The logistic map was first proposed to describe the dynamics of insect populations by biologist Robert May in 1976. Often speculated as the archetypal example of how chaotic behaviour arises from simple dynamical equations, it is a recurrence relation, written as

x_{n+1}=rx_{n}(1-x_{n}), \qquad 0 \leq x \leq 1\qquad\qquad\qquad\qquad\qquad\qquad\qquad (1)

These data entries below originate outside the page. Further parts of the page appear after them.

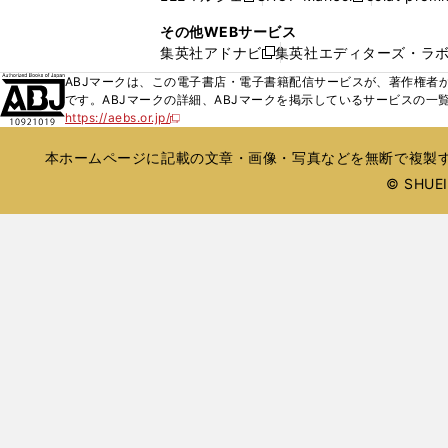
ィ
ウ
い
し
し
ン
その他WEBサービス
で
ウ
い
い
ド
集英社アドナビ
集英社エディターズ・ラ
開
新
ィ
ウ
ウ
ウ
く
し
ABJマークは、この電子書店・電子書籍配信サービスが、著作権者か
ン
ィ
ィ
で
い
です。ABJマークの詳細、ABJマークを掲示しているサービスの一
ド
ン
ン
開
https://aebs.or.jp/
ウ
新
ウ
ド
ド
く
し
ィ
で
ウ
ウ
い
本ホームページに記載の文章・画像・写真などを無断で複製す
ン
開
で
で
ウ
ド
© SHUEIS
ィ
く
開
開
ン
ウ
く
く
ド
で
ウ
開
で
開
く
く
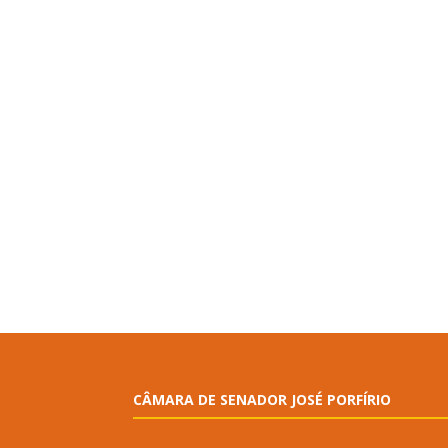
CÂMARA DE SENADOR JOSÉ PORFÍRIO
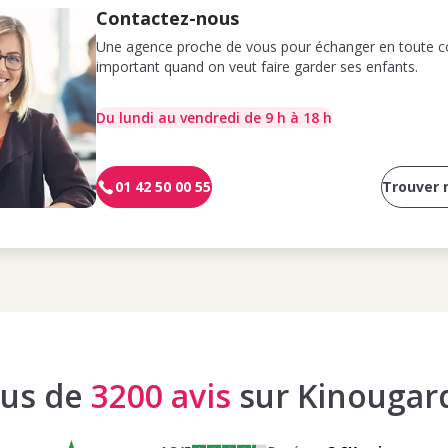
Contactez-nous
Une agence proche de vous pour échanger en toute co
important quand on veut faire garder ses enfants.
Du lundi au vendredi de 9 h à 18 h
01 42 50 00 55
Trouver
lus de
3200 avis
sur Kinougar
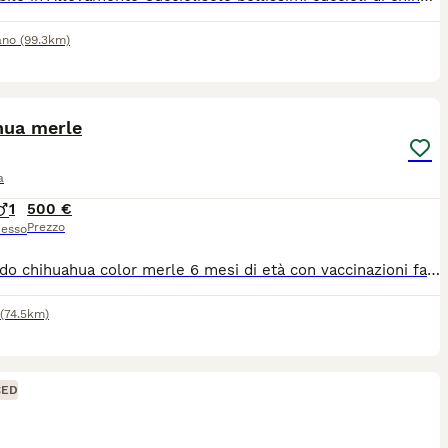
ano
(99.3km)
7
hua merle
a
1
500 €
Prezzo
esso
Splendido chihuahua color merle 6 mesi di età con vaccinazioni fatte maschio molto docile e affettuoso!
(74.5km)
CED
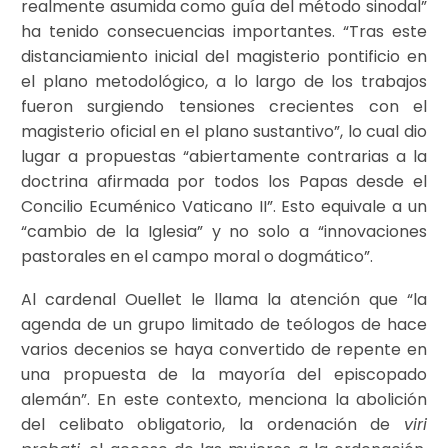
realmente asumida como guía del método sinodal”
ha tenido consecuencias importantes. “Tras este
distanciamiento inicial del magisterio pontificio en
el plano metodológico, a lo largo de los trabajos
fueron surgiendo tensiones crecientes con el
magisterio oficial en el plano sustantivo”, lo cual dio
lugar a propuestas “abiertamente contrarias a la
doctrina afirmada por todos los Papas desde el
Concilio Ecuménico Vaticano II”. Esto equivale a un
“cambio de la Iglesia” y no solo a “innovaciones
pastorales en el campo moral o dogmático”.
Al cardenal Ouellet le llama la atención que “la
agenda de un grupo limitado de teólogos de hace
varios decenios se haya convertido de repente en
una propuesta de la mayoría del episcopado
alemán”. En este contexto, menciona la abolición
del celibato obligatorio, la ordenación de
viri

where x_{n} represents the ratio of the existing populations to a possible maximum population at year n such that 0 \leq x_n \leq 1. For example, x_{0} represents the initial ratio at year 0. The parameter r is a positive number, representing the rate of reproduction and starvation such that 0 \leq r \leq 4.

logistic mapThe graph of (1) is a parabola with maximum value of r/4 at x=\frac{1}{2} as shown above. Increasing the value of r=0 to r=4 make the map undergo a series of period-doubling bifurcations, something we will be exploring later on. The logistic map has fixed points at x=0 and x=1, regardless of r. However, the stability of the fixed points depend upon r. Again, something we will be exploring in the future.

P.S. All graphical output produced on MATLAB.